The WCL’s attention is more than ever centred on the trade-union situation in Indonesia. This is the reason why a technical mission of WCL visited Indonesia from 3-10 September 1998 in the aim of determining the support needed by SBSI in order to cope with the ever changing and speedy developments going on in the country that directly affect the trade union movement. With the very fragile democracy and a young trade union freedom being enjoyed by the people of Indonesia, the WCL recognizes its important role in establishing a strong, independent and free trade union organisation.

A lot has been done by this young organisation under difficult circumstances!

The SBSI has determined priorities concerning the need to respond to the economic problems of members, the need to train members and workers about their trade union rights and other related trade union topics and the need to construct aTraining Centre of SBSI. In responding to the economic problems, SBSI had set up a Cooperative where they can buy rice and other staple foods at factory prices incollaboration with the Department of logistics. They then sell these goods to members/workers at prices 30% lower than the existing market prices. They had set up Cooperative outlets in different regions separate from the trade union regional offices. For the training needs, the SBSI had presented proposal for training programs/seminars. A five-hectare land located at Tangerang, about 130 kilometers away from Jakarta, has been bought for the Training Centre. The team visited the site of the future SBSI Training Centre.

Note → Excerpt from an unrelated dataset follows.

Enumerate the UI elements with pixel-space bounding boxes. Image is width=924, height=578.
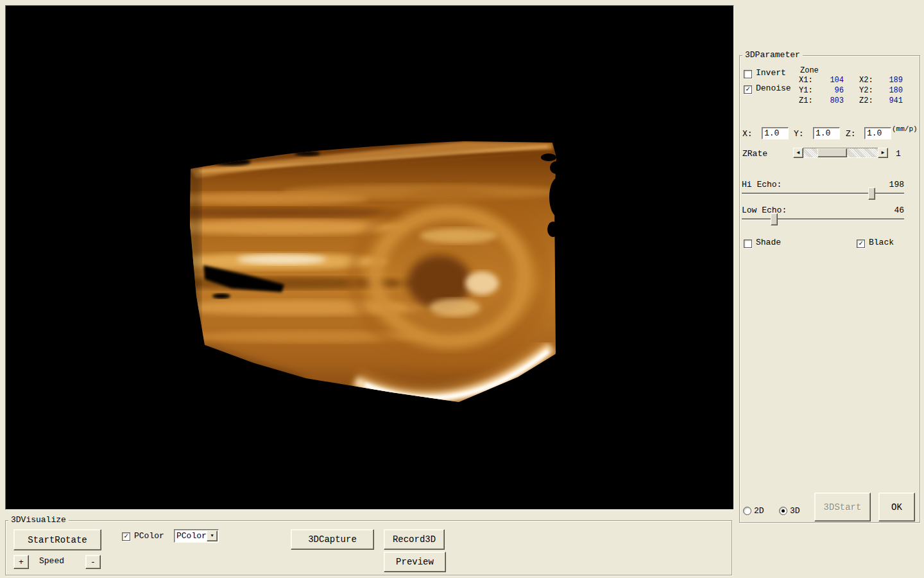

Aside from these needs, SBSI believes that it is necessary to establish and promote a strong political/labour party in order to represent the workers in the decision-making level.

A meeting was held in Jakarta Utara Office, located near the slum area . Most of the factories located in this area are owned by multinational companies from South Korea and Taiwan. Since the Indonesian government has good relationship with the governments of these investors, workers cannot get any support from their own government concerning their complaints.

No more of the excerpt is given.